Le tout reste tout de même bien froid, pas tant à cause de cet humour pince-sans-rire que du fait des ambiances créées qui rappellent celles des toiles de David Hockney ou d’Edward Hopper, les couleurs chaudes en moins et l’émotion sans doute aussi. Le film apparaît d’ailleurs plus comme un film d’atmosphères malgré ses nombreuses trames narratives. On peine en effet à s’attacher aux personnages, des personnages, le plus souvent incompris en outre, qui ne parviennent pas à faire partager leurs pensées, leurs sentiments et leurs difficultés, dans les sphères professionnelles aussi bien que privées. Les acteurs au jeu sans excès ou peut-être excessivement naturel n’y sont pour rien ; c’est sans doute que le spectateur, à l’instar des personnages, n’étant lui-même pas mis en situation de comprendre, ne se préoccupe finalement que de lui et de sa capacité à démêler le vrai du faux, à résoudre ce qui s’apparente à un casse-tête. Ce n’est donc pas tant ce qui arrive aux personnages qui nous interpelle dans ce film que ce qui nous arrive à nous : on croit saisir puis plus. Quentin Dupieux excelle effectivement à nous lancer dans une piste qui très vite s’avère fausse, tout cela pour trouver une clé qui n’existe vraisemblablement pas.
La richesse du film n’est pas que formelle, elle tient aussi à son propos sur la télévision, sur le cinéma et sur la réalité ou le sentiment de réalité que ces médias véhiculent. Ce propos, sévère mais plein de dérision et d’auto-dérision, s’appuie sur des clins d’œil à des formats télé – séries ou émissions – bien connus ou à des films, aussi bien de Dupieux lui-même que d’autres réalisateurs, ou bien à ce que ces derniers font (présenter leur projet de film à des producteurs plus ou moins réceptifs par exemple) ou encore à ce dont ils rêvent (la consécration d’un Oscar). On note que ce message critique sur l’image, qu’elle soit télévisuelle ou cinématographique, ainsi que sur les professionnels et publics de ladite image, relaie par son métalangage l’esthétique de la mise en abyme du film, de l’histoire dans l’histoire dans… On pense ici au rôle joué par Michel Hazanavicius qui doit remettre un Oscar ou bien au choix de Philip Glass, adepte de la musique répétitive, pour la bande originale.

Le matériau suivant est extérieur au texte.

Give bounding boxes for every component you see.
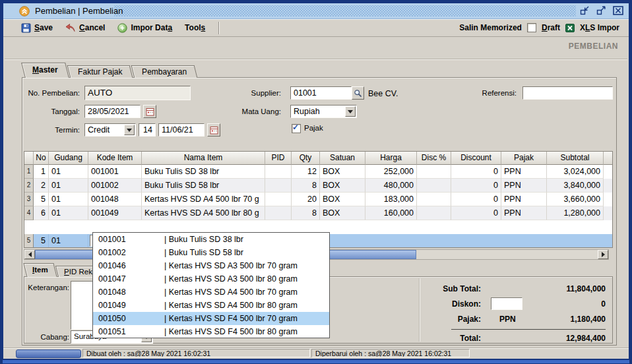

Le sens et la forme sont ainsi rendues indissociables ; on n’est donc pas tout à fait dans la logique de l’art pour l’art et d’une forme qui serait à elle-même sa propre fin comme pouvait le laisser croire cette esthétique du serpent-qui-se-mord-la-queue si travaillée par Dupieux.
L’exercice de style n’est donc pas vain ici mais n’apparaît pas assez abouti. L’idée d’un exercice brillant mais sans brio ne nous quitte pas en effet. La réalisation est sans doute encore trop proprette et intellectualisante – des aspérités, sensibles, manquent –. On fait cependant confiance au talentueux et exigeant Quentin Dupieux pour continuer à nous intriguer et à nous étonner, ce qui n’est déjà pas rien.